Problem description. Below are the records. How many of their lines contain "Hill"? Give only the number.

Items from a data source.

══════════

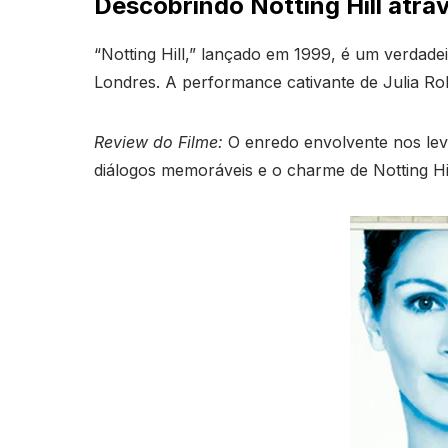
Descobrindo Notting Hill atra
“Notting Hill,” lançado em 1999, é um verdad
Londres. A performance cativante de Julia R
Review do Filme:
O enredo envolvente nos leva
diálogos memoráveis e o charme de Notting Hi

══════════

Answer for this exercise. 2